Deep learning has revolutionized the way humans interact with technology, enabling complex tasks that were once thought to be impossible. Its ability to process vast amounts of data and learn from patterns has led to significant advancements in various areas, such as image and speech recognition, natural language processing, and robotics. These advancements have had a significant impact on humans daily lives, from virtual assistants to self-driving cars, personalized recommendations on social media platforms, and fraud detection in banking and finance. While deep learning has enabled remarkable advancements across various industries, its wide adoption has led to alarming repercussions in terms of carbon emissions and energy consumption. This is due to the high computational and storage requirements of deep learning models, which result in the use of large data centers and computing infrastructures that consume a vast amount of energy and have become a significant contributor to carbon emissions. As deep learning models become increasingly complex, the energy consumption required for training andinference is expected to rise, exacerbating the problem. This becomes more crucial because the current computing infrastructures used for training and serving inference for these models are significantly underutilized. This PhD dissertation sets out to take on this imperative challenge and rethink the design of custom neural accelerators and their adoption in both cloud and edge infrastructures by devising solutions across the whole compute stack ranging from circuits to systems and algorithms. To that end, the contributions of this dissertation are as follows:
• Devising BIHIWE, a programmable mixed-signal DNN accelerator that leverages the innate energy-efficiency of analog computing. To address the challenges associated with analog computing, I leverage the mathematical properties of deep learning operations and define a new computing model for dot-product operations along with its mixed-signal computing circuitry. I further design a programmable hierarchical clustered architecture to integrate the mixed-signal compute units and propose solutions to further mitigate the non-ideality in analog computing.
• Designing ultra-energy efficient acceleration solution for deeply quantized neural networks. The proposed design intersperses bit parallelism within data-level parallelism and dynamically interweaves the two together. This design paradigm enables dynamic composition of narrow-bitwidth vector engines at the bit granularity based on the required bitwidth of the DNN layers.
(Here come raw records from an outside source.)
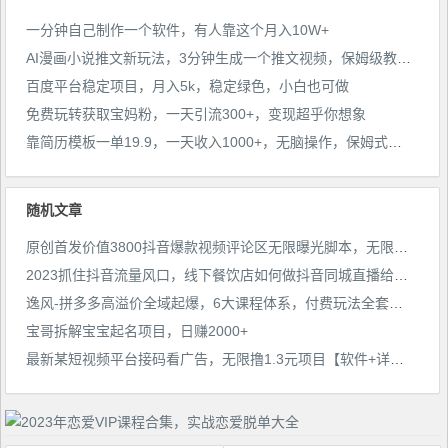
一分钟自己制作一个软件，有人靠这个月入10W+
AI漫画小说推文新玩法，3分钟生成一个推文视频，保姆级教程【配项目操作和软件教程】
百度平台稳定项目，月入5k，稳定绿色，小白也可做
免费玩转获取宝妈粉，一天引流300+，变现超乎你想象
靠简历模板一单19.9，一天收入1000+，无脑操作，保姆式教学，首选网赚副业！
随机文章
原创首发价值3800抖音爆款视频评论区无限曝光脚本，无限多开（2023年9月最新脚本）
2023抓住抖音流量风口，线下餐饮店如何做抖音同城直播给餐饮店引流
逸风-拼多多高溢价全域起爆，6大课程体系，付费玩法全套实操
宝哥拆解宝宝起名项目，日赚2000+
最新某短视频平台接码看广告，无限撸1.3元项目【软件+详细操作教程】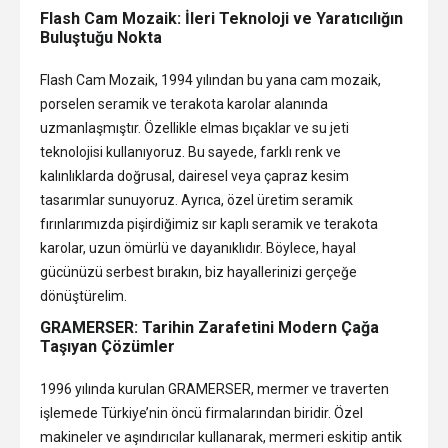
Flash Cam Mozaik: İleri Teknoloji ve Yaratıcılığın
Buluştuğu Nokta
Flash Cam Mozaik, 1994 yılından bu yana cam mozaik,
porselen seramik ve terakota karolar alanında
uzmanlaşmıştır. Özellikle elmas bıçaklar ve su jeti
teknolojisi kullanıyoruz. Bu sayede, farklı renk ve
kalınlıklarda doğrusal, dairesel veya çapraz kesim
tasarımlar sunuyoruz. Ayrıca, özel üretim seramik
fırınlarımızda pişirdiğimiz sır kaplı seramik ve terakota
karolar, uzun ömürlü ve dayanıklıdır. Böylece, hayal
gücünüzü serbest bırakın, biz hayallerinizi gerçeğe
dönüştürelim.
GRAMERSER: Tarihin Zarafetini Modern Çağa
Taşıyan Çözümler
1996 yılında kurulan GRAMERSER, mermer ve traverten
işlemede Türkiye’nin öncü firmalarından biridir. Özel
makineler ve aşındırıcılar kullanarak, mermeri eskitip antik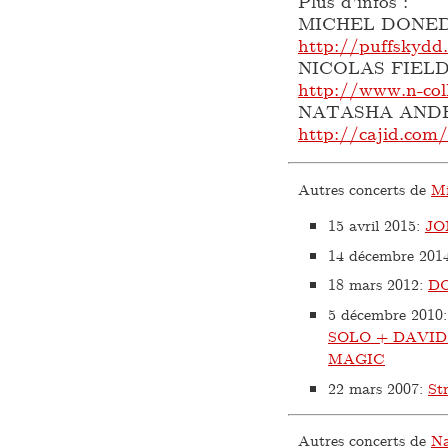
Plus d’infos :
MICHEL DONED
http://puffskydd.
NICOLAS FIELD
http://www.n-col
NATASHA ANDE
http://cajid.co
Autres concerts de
Mi
15 avril 2015
:
JO
14 décembre 201
18 mars 2012
:
D
5 décembre 2010
SOLO + DAVI
MAGIC
22 mars 2007
:
St
Autres concerts de
Na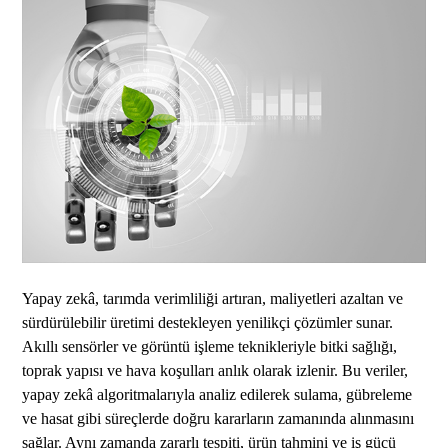
Yapay zekâ, tarımda verimliliği artıran, maliyetleri azaltan ve
sürdürülebilir üretimi destekleyen yenilikçi çözümler sunar.
Akıllı sensörler ve görüntü işleme teknikleriyle bitki sağlığı,
toprak yapısı ve hava koşulları anlık olarak izlenir. Bu veriler,
yapay zekâ algoritmalarıyla analiz edilerek sulama, gübreleme
ve hasat gibi süreçlerde doğru kararların zamanında alınmasını
sağlar. Aynı zamanda zararlı tespiti, ürün tahmini ve iş gücü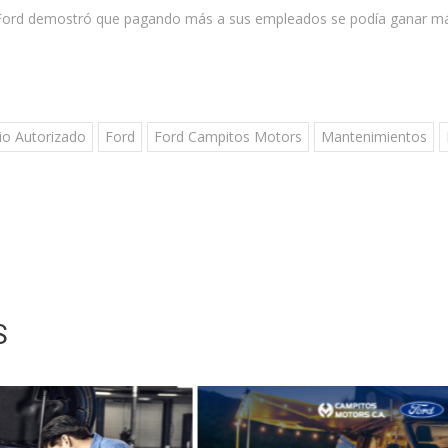
nry Ford demostró que pagando más a sus empleados se podía ganar m
io Autorizado
Ford
Ford Campitos Motors
Mantenimientos
S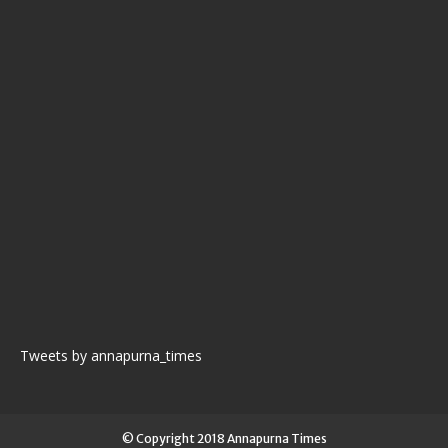
Tweets by annapurna_times
© Copyright 2018 Annapurna Times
This new composition mode amortizes the cost of aggregation and operand-delivery across a vector of elements and brings forth significant energy savings and performance improvements.
• Proposing a novel microarchitecture and Instruction Set Architecture for a companion processor in neural accelerators that tackles the challenges associated with executing emerging and novel operations in DNNs. The design strikes a balance between customization and programmability to keep up with the volatility of deep learning research while offering significant performance and energy gains compared to prior work.
• Proposing Planaria, the very first neural accelerator design that offers simultaneous multi-tenant acceleration of DNNs. The design introduces and leverages the novel concept of runtime architecture fission, which breaks a monolithic accelerator into smaller yet full-fledged accelerators to enable spatial co-location of multiple DNN inference requests. To best utilize this microarchitecture capability, I also propose a task scheduling algorithm that breaks up the accelerator with respect to the current server load, DNN topology, and task priorities, all while considering the latency bounds of the tasks. This work opens a new dimension in the design of neural accelerators that considers utilization, cost-effectiveness, and responsiveness in datacenters.
• Devising a mathematical formulation for pruning the inconsequential operations in self-attention layers of transformer models. This formulation piggy backs on the back-propagation training to analytically co-optimize the threshold and the weights simultaneously, striking a formally optimal balance between accuracy and computation pruning. Additionally, I propose a bit-serial architecture, dubbed LEOPARD, to maximize the benefits by terminating computation even before pruning the following calculation without any approximation.